I was surprised to read in Emotional Awareness by Paul Eckman and the Dalai Lama that a world authority on emotions and their expression put so much emphasis on moods. As with many books, I haven’t gotten too far in it but I gather that the existence and cause of moods are a puzzle to researchers. We sometimes say that we got up on the wrong side of the bed this morning to explain a generally negative cast to a day that seems to have no good justification for one.
When I try, I can usually figure out why I am grouchy. It has to do with fear or incomplete jobs. I am afraid of this or that and I have stored the consciousness of that fear in the back of my mind. Or, I haven’t taken out the trash or paid a bill and that is a burr under my saddle.
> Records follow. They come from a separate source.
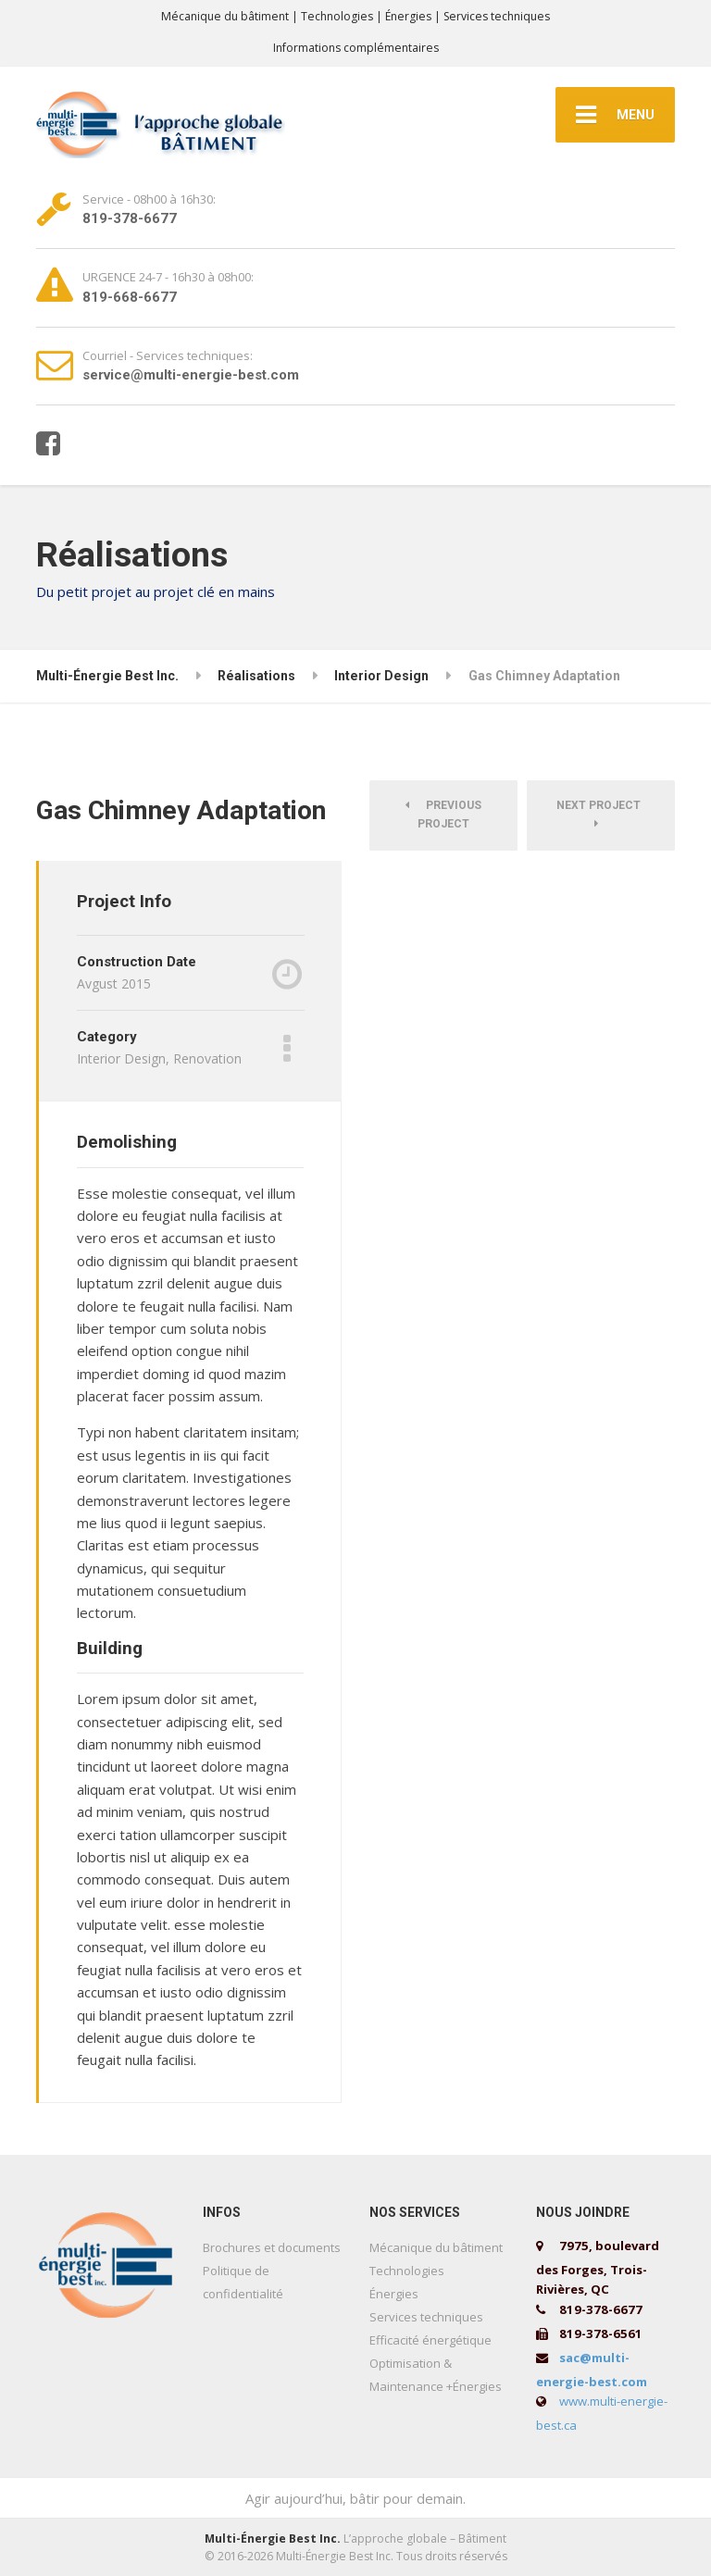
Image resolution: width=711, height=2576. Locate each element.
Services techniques (426, 2316)
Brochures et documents (272, 2247)
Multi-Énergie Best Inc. (273, 2538)
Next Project (601, 814)
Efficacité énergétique (430, 2340)
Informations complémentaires (356, 48)
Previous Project (443, 814)
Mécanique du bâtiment (436, 2247)
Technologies (406, 2270)
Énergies (393, 2293)
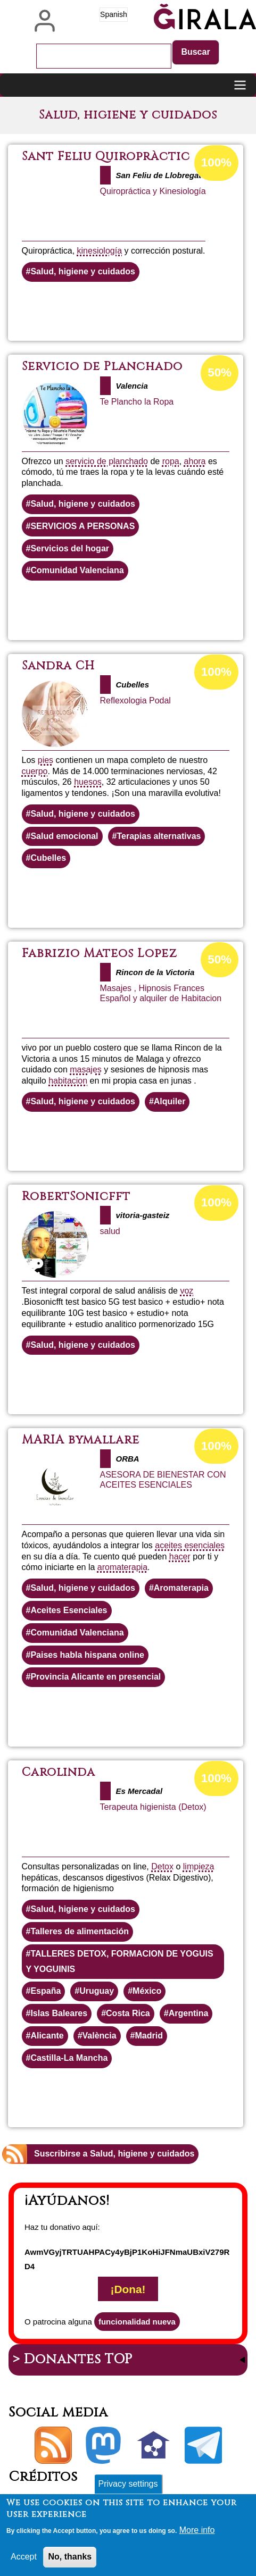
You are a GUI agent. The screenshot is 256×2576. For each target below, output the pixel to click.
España (45, 1990)
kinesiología (99, 250)
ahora (195, 461)
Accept (24, 2561)
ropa (170, 461)
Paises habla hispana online (87, 1654)
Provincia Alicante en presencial (95, 1676)
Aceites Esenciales (68, 1610)
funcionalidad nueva (137, 2321)
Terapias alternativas (159, 836)
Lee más (160, 310)
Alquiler (170, 1101)
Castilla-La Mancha (69, 2057)
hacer (180, 1556)
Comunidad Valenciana (76, 570)
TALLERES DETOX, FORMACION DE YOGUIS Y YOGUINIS (119, 1961)
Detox (162, 1866)
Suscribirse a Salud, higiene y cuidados (114, 2153)
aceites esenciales (190, 1545)
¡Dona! (128, 2289)
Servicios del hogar (69, 548)
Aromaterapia (181, 1587)
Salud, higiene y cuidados (82, 271)
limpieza (198, 1866)
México (147, 1990)
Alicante (46, 2035)
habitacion (67, 1080)
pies (45, 760)
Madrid (149, 2035)
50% (220, 372)
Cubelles (48, 857)
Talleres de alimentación (79, 1931)
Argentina (189, 2013)
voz (186, 1290)
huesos (88, 781)
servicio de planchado (106, 461)
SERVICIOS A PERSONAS (82, 526)
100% (216, 162)
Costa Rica (128, 2013)
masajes (86, 1069)
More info (197, 2535)
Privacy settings (128, 2488)
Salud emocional (64, 836)
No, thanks (70, 2561)
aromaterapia (122, 1567)
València (99, 2035)
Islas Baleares (58, 2013)
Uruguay (96, 1990)
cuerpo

I am guessing that it is unrealistic to expect happy moods or even equanimity all the time. That ol’ suffering is to be expected. I guess when I think about it, finding the cause of a negative mood does more or less enable me to shelf it, or dissolve it. Of course, sometimes there is an action I can take to eliminate it, too.
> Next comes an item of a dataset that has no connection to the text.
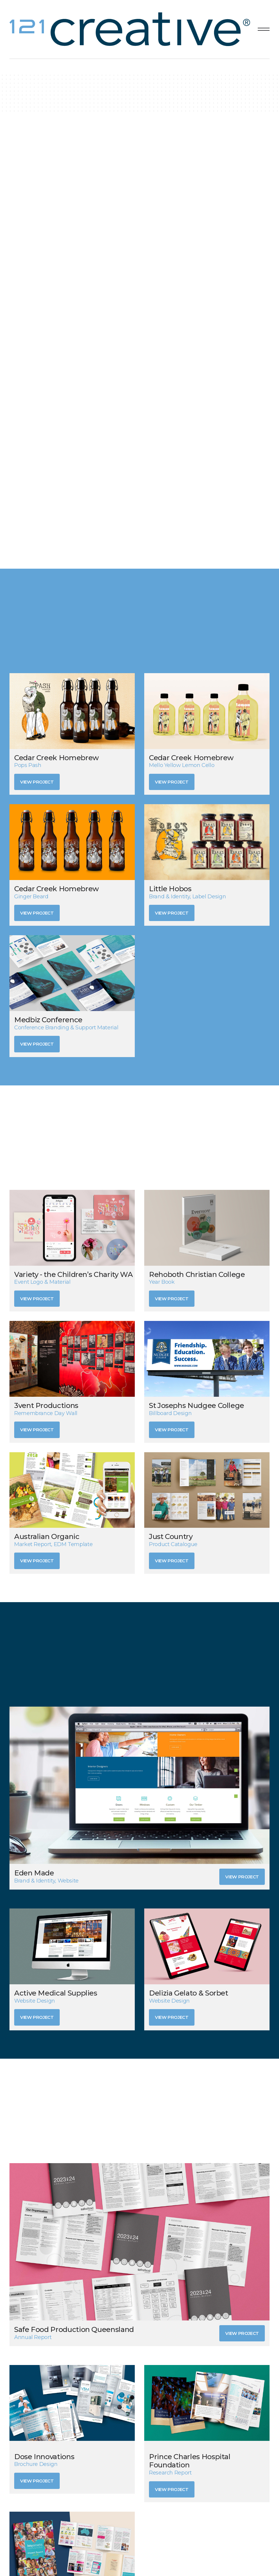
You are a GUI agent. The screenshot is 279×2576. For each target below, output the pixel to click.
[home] (131, 29)
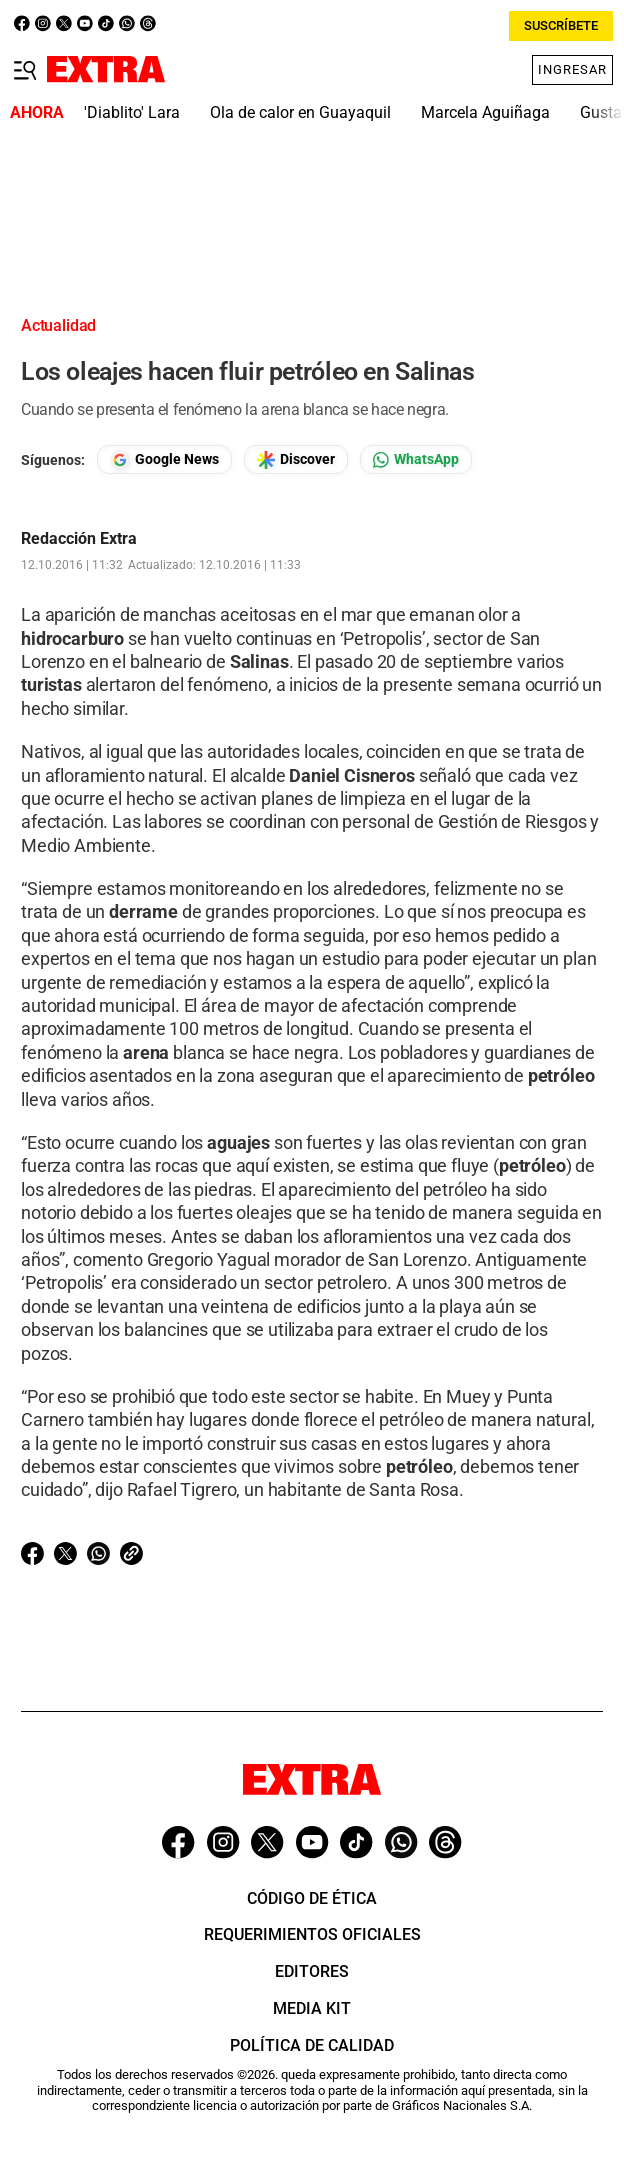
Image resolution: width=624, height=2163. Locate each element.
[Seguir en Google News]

I guess it is interesting that I don’t try to find the cause or ways to modify positive moods. I have read a little of Voltaire and his Dr. Pangloss, the character who glosses over everything whistling and smiling and repeating to himself that this is the best of all possible worlds and that everything is fine and for the best. It is difficult to be sure that isn’t true but our human hearts are pretty damned sure it isn’t, with or without proof.
I read that we need silence to appreciate song and speech. All our senses need contrasts, rests and refreshing. So, the negatives, the recitations of the world’s dark sides, the awareness of pain are part of lives, too. I guess you can’t have life without death, good without bad, the negatives actually make the positives possible. I guess.